E', infatti, incontestabile il principio (cui pure dovrà conformarsi il giudice di rinvio), in virtù del quale, in tema di appalto, la circostanza che l'appaltatore esegua l'opera su progetto del committente o dallo stesso fornito non lo degrada, per ciò solo, al rango di "nudus minister" poichè la fase progettuale non interferisce nel contratto e non ne compone la struttura sinallagmatica, esulando dagli obblighi delle rispettive parti, con la conseguenza che l'appaltatore è tenuto non solo ad eseguire a regola d'arte il progetto, ma anche a controllare, con la diligenza richiesta dal caso concreto e nei limiti delle cognizioni tecniche da lui esigibili, la congruità e la completezza del progetto stesso e della direzione dei lavori, segnalando al committente gli eventuali errori riscontrati, quando l'errore progettuale consiste nella mancata previsione di accorgimenti e componenti necessari per rendere il prodotto tecnicamente valido e idoneo a soddisfare le esigenze del committente (v., ex multis, Cass., n. 6754/2003 e, da ultimo, Cass. n. 23594/2017).

In altri termini, l'appaltatore, dovendo assolvere al proprio obbligo di osservare i criteri generali della tecnica relativi al particolare lavoro affidatogli, è tenuto a controllare, nei limiti delle sue cognizioni, la bontà del progetto o delle istruzioni impartite dal committente e, ove queste siano palesemente errate, può andare esente da responsabilità soltanto se dimostri di avere manifestato il proprio dissenso e di essere stato indotto - va sottolineato - ad eseguirle, quale "nudus minister", per le insistenze del committente ed a rischio di quest'ultimo (sollecitazioni che, nel caso di specie, non sono emerse). Pertanto, in mancanza di tale prova, l'appaltatore è tenuto, a titolo di responsabilità contrattuale, derivante dalla sua obbligazione di risultato, all'intera-garanzia per le imperfezioni o i vizi dell'opera, senza poter invocare il concorso di colpa del progettista o del committente, nè l'efficacia esimente di eventuali errori nelle istruzioni impartite dal direttore dei lavori.
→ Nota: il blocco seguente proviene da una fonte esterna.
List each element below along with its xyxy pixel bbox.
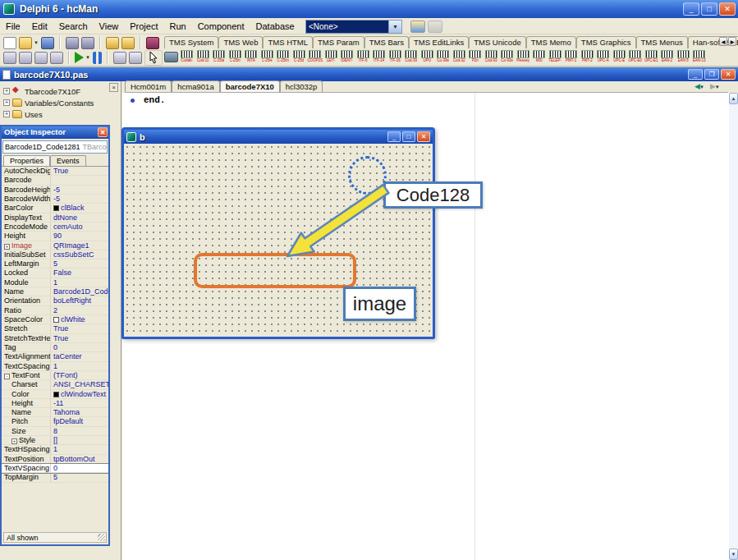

17. In definitiva, i primi tre motivi vanno accolti e dalla loro ritenuta fondatezza discende l'assorbimento di tutte le altre censure, siccome attengono a profili ulteriori dipendenti riguardanti lo svolgimento del rapporto di appalto, la prospettata responsabilità per inadempimento dell'appaltatore e progettista e la contestazione del riconoscimento del diritto al corrispettivo in favore dell'appaltatore.

Ne consegue la cassazione dell'impugnata sentenza, con rinvio della causa alla Corte di appello di Brescia, in diversa composizione, che si uniformerà agli enunciati principi di diritto e provvedere a regolare anche le spese del presente giudizio di legittimità.

P.Q.M.P.Q.M.

La Corte accoglie i primi tre motivi del ricorso e dichiara assorbiti gli altri; cassa la sentenza impugnata e rinvia, anche per le spese del presente giudizio, alla Corte di appello di Brescia, in diversa composizione.

Così deciso in Roma, nella Camera di consiglio della 2 Sezione civile, il 17 febbraio 2021.